(Activity) Counting only lines of the listing below that hold the word "need", give the total and nothing else.

(Material supplied)
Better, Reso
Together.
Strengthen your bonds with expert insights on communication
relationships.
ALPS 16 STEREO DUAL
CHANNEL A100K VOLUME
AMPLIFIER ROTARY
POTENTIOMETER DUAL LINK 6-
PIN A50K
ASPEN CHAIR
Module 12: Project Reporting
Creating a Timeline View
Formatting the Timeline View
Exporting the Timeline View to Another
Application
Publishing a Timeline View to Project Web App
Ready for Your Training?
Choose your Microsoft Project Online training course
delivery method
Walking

...

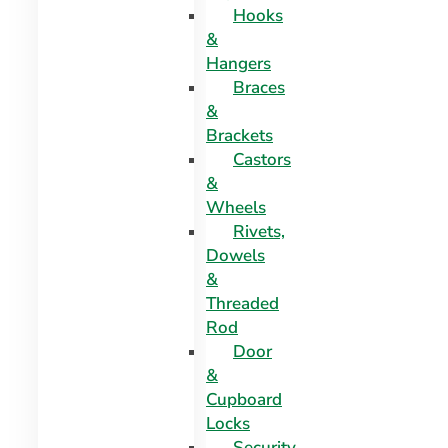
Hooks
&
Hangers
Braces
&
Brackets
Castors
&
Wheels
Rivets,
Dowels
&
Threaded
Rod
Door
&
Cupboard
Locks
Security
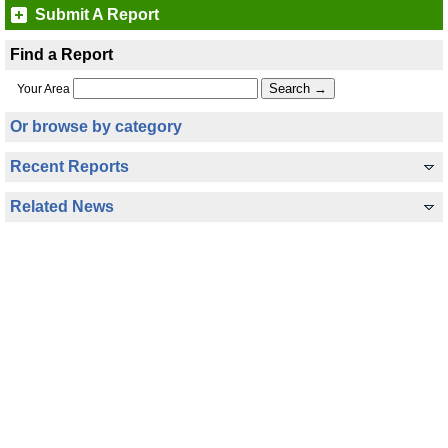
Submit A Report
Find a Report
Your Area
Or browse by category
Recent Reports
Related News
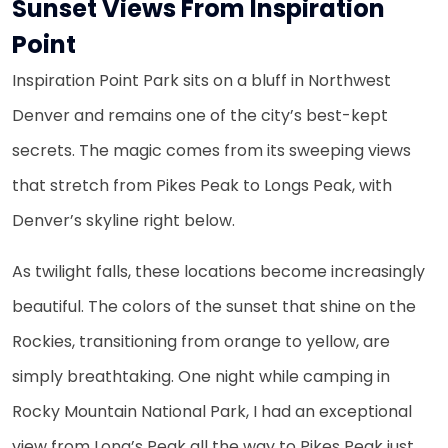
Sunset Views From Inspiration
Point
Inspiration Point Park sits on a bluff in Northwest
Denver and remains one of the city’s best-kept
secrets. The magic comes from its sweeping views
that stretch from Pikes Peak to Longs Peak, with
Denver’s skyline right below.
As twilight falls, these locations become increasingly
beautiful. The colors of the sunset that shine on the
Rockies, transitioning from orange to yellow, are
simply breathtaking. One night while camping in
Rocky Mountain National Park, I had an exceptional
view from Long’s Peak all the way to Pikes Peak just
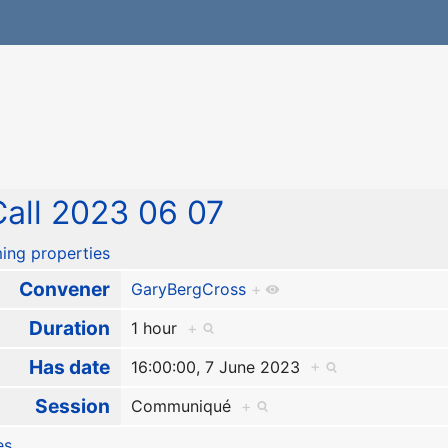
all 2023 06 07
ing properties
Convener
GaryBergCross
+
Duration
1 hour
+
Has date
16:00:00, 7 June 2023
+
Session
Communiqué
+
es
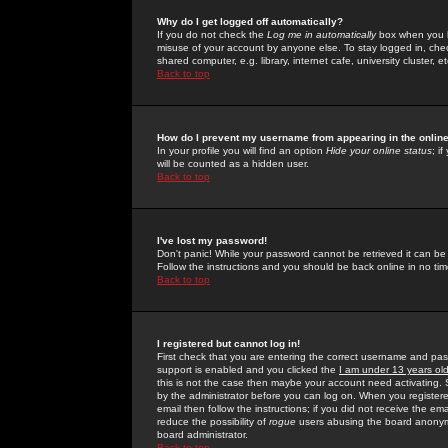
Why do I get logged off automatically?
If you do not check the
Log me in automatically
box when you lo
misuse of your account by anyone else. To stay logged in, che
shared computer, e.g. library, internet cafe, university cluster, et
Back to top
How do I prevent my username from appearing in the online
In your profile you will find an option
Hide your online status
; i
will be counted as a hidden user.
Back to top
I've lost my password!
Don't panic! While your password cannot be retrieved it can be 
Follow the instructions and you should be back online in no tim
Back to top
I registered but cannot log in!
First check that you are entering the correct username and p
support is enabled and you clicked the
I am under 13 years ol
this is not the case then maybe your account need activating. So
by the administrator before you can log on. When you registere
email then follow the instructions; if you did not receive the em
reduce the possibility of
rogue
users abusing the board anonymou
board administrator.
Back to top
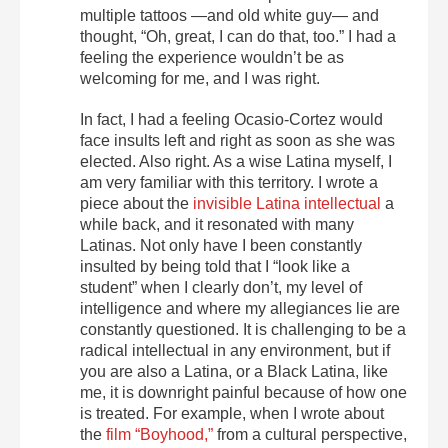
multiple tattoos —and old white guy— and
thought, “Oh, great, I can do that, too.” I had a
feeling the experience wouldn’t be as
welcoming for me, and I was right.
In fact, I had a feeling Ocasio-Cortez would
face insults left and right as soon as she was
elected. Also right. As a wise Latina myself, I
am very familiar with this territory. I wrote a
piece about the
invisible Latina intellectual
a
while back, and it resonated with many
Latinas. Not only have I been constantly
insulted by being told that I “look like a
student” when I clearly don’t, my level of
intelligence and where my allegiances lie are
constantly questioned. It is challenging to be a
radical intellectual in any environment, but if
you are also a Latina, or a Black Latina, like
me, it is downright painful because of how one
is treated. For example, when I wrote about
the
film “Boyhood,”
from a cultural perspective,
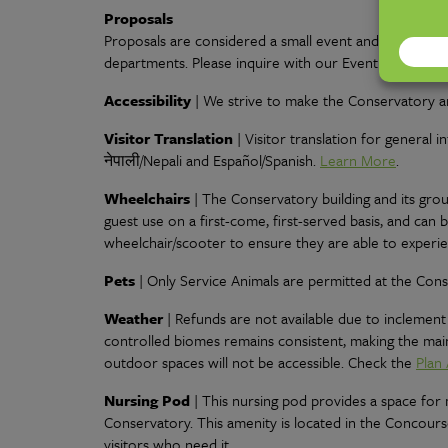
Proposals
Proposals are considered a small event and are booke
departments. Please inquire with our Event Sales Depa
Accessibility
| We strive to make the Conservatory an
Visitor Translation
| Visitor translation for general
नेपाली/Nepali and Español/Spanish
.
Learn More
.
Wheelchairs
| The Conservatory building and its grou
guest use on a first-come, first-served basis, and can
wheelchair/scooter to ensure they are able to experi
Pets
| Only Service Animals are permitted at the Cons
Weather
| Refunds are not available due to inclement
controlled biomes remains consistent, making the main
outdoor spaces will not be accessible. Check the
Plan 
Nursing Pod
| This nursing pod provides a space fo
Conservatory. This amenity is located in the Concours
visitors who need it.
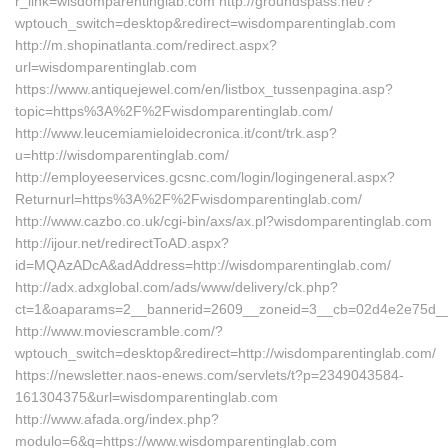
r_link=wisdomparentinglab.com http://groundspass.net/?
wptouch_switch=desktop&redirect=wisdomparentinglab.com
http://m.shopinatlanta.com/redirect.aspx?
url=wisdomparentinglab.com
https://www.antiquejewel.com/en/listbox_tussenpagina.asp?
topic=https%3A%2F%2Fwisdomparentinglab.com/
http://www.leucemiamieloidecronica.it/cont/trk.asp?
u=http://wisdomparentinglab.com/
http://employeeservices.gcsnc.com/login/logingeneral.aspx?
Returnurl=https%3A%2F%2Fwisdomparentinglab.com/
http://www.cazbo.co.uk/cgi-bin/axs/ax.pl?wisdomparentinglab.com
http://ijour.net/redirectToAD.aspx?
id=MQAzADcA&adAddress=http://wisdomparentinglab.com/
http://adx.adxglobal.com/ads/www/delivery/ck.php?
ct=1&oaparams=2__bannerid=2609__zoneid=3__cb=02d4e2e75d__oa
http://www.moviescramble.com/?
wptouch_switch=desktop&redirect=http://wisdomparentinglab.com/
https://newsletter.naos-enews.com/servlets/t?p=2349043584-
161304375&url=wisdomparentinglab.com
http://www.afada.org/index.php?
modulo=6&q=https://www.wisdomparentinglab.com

(Answer to this exercise) 2